The opinion of the court was delivered by: Caiazza, United States Magistrate Judge.

Magistrate Judge Francis X. Caiazza


On June 28-29, 2010 the parties tried to this Court a Fourth Amendment excessive force claim brought pursuant to 42 U.S.C. § 1983.*fn1 Having heard the testimony, reviewed the exhibits, and considered the parties' Proposed Findings of Fact and Conclusions of Law, (ECF Nos. 59, 60), the Court, in accordance with Fed. R. Civ. P. 52(a), issues these findings of fact and conclusions of law. *fn2

Findings of Fact

Trial was limited to the single claim remaining in this case after summary judgment:

whether Penn Township Police Lieutenant Ralph Boura ("Boura"), and/or Officer William T. Supancic ("Supancic") (together "the Defendants"),*fn3 used excessive force in violation of the Fourth Amendment in subduing and handcuffing George Marshall ("Marshall" or "the Plaintiff") in the late afternoon of January 22, 2006. In making this determination, the court is responsible for resolving factual disputes and assessing the credibility of witnesses. See Giles v. Kearney, 571 F.3d 318, 322 (3d Cir. July 15, 2009). As to the issue before it, the Court finds as follows:

Beginning the week prior to Christmas 2005 and extending well into January 2006, Marshall, grieving the 2003 death of his son, began a period of heavy drinking and abuse of prescription sleeping medication. (ECF No. 57 at16-17, 56). When McKowen arrived at Marshall's home late in the afternoon of January 22, she found him unable to walk. Marshall had ingested four or five Lunesta pills, and had consumed in the neighborhood of fifteen beers, beginning at about 10 a.m. (Id. at 73). After Marshall fell for a third time after attempting to stand, McKowen told him that he needed to go to the hospital.*fn4 She called 911, requesting an ambulance. (Id. at 24, 73). While McKowen was on the phone with the 911 operator, Marshall pulled himself to a standing position, wrested the phone from McKowen, and terminated the call, stating that he did not want to go to the hospital. He again fell to the floor. (Id. at 25). When the 911 operator returned the call, McKowen explained that she had not hung up, and gave the operator Marshall's address. (Id.). Marshall managed to take the phone from McKowen a second time, and fell, breaking the phone connection. The 911 operator repeatedly called Marshall's number. Each time, Marshall, who was crawling to his bedroom holding the telephone, hung up. (Id.).
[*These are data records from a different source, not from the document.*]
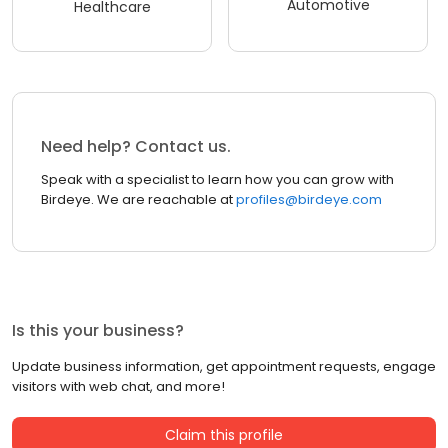
Automotive
Healthcare
Need help? Contact us.
Speak with a specialist to learn how you can grow with
Birdeye. We are reachable at
profiles@birdeye.com
Is this your business?
Update business information, get appointment requests, engage
visitors with web chat, and more!
Claim this profile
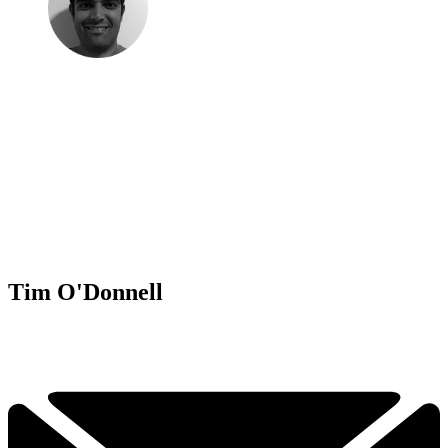
Tim O'Donnell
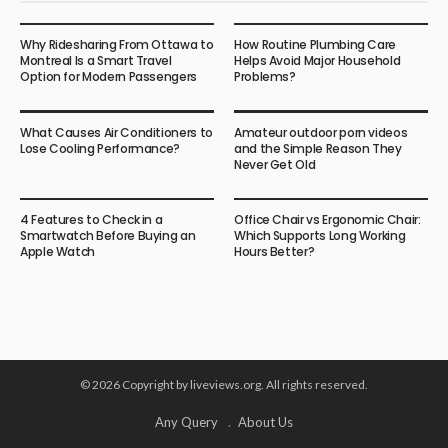
Why Ridesharing From Ottawa to
How Routine Plumbing Care
Montreal Is a Smart Travel
Helps Avoid Major Household
Option for Modern Passengers
Problems?
What Causes Air Conditioners to
Amateur outdoor porn videos
Lose Cooling Performance?
and the Simple Reason They
Never Get Old
4 Features to Check in a
Office Chair vs Ergonomic Chair:
Smartwatch Before Buying an
Which Supports Long Working
Apple Watch
Hours Better?
© 2026 Copyright by liveviews.org. All rights reserved.
Any Query
About Us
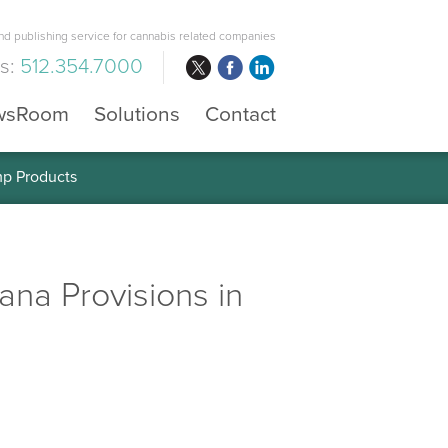
d publishing service for cannabis related companies
us:
512.354.7000
wsRoom
Solutions
Contact
mp Products
na Provisions in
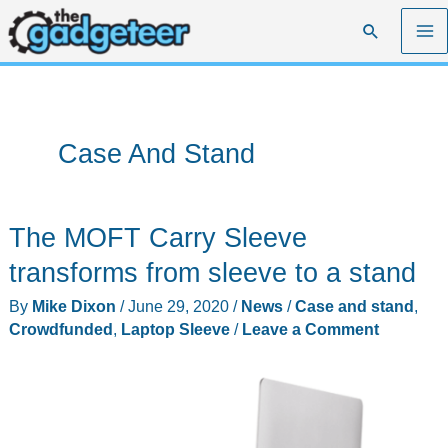
Skip
Search
to
content
Case And Stand
The MOFT Carry Sleeve
transforms from sleeve to a stand
By
Mike Dixon
/
June 29, 2020
/
News
/
Case and stand
,
Crowdfunded
,
Laptop Sleeve
/
Leave a Comment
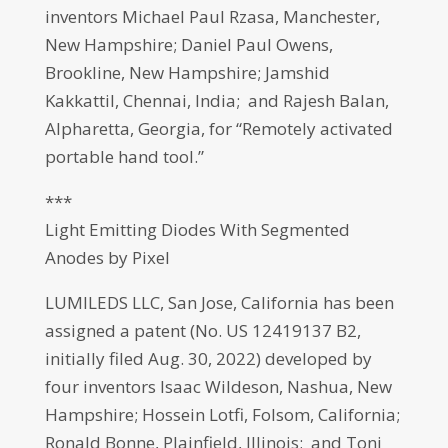
inventors Michael Paul Rzasa, Manchester,
New Hampshire; Daniel Paul Owens,
Brookline, New Hampshire; Jamshid
Kakkattil, Chennai, India; and Rajesh Balan,
Alpharetta, Georgia, for “Remotely activated
portable hand tool.”
***
Light Emitting Diodes With Segmented
Anodes by Pixel
LUMILEDS LLC, San Jose, California has been
assigned a patent (No. US 12419137 B2,
initially filed Aug. 30, 2022) developed by
four inventors Isaac Wildeson, Nashua, New
Hampshire; Hossein Lotfi, Folsom, California;
Ronald Bonne, Plainfield, Illinois; and Toni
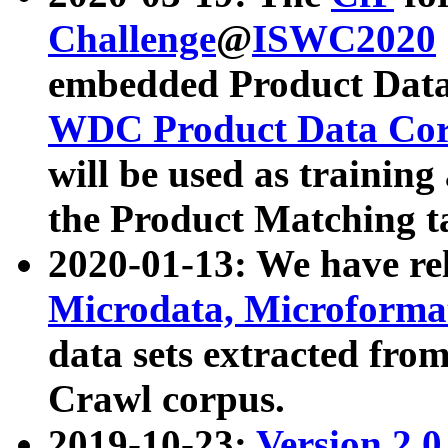
Challenge
@
ISWC2020
embedded Product Data
WDC Product Data Cor
will be used as training
the Product Matching t
2020-01-13: We have r
Microdata, Microform
data sets extracted f
Crawl corpus.
2019-10-23:
Version 2.0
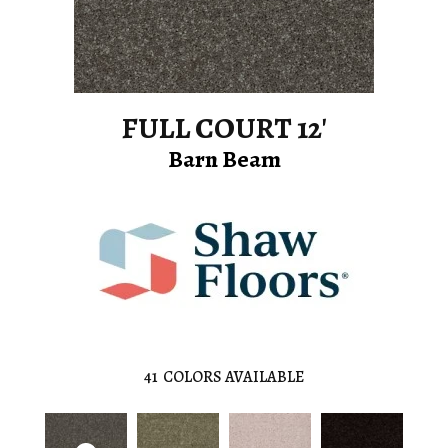
FULL COURT 12'
Barn Beam
41
COLORS AVAILABLE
In response to these events, the 911 dispatcher advised Penn Township police that an ambulance had been sent to Marshall's address. Because of the hang ups and noise in the background during the telephone calls, the dispatcher requested that police respond to what was termed a possible domestic situation. (Id. at 140). Three officers, responded in separate cars. (ECF No. 58 at 45). When the 911 dispatcher identifies a possible physical domestic dispute, Penn Township, in the interest of safety, sends every available car. (Id. at 46). Where an ambulance is also dispatched, EMTs are not allowed to approach without police clearance. The function of police is to secure the scene, making it safe for ambulance personnel. (ECF No. 57 at 135, 141; ECF No. 58 at 3, 4,5).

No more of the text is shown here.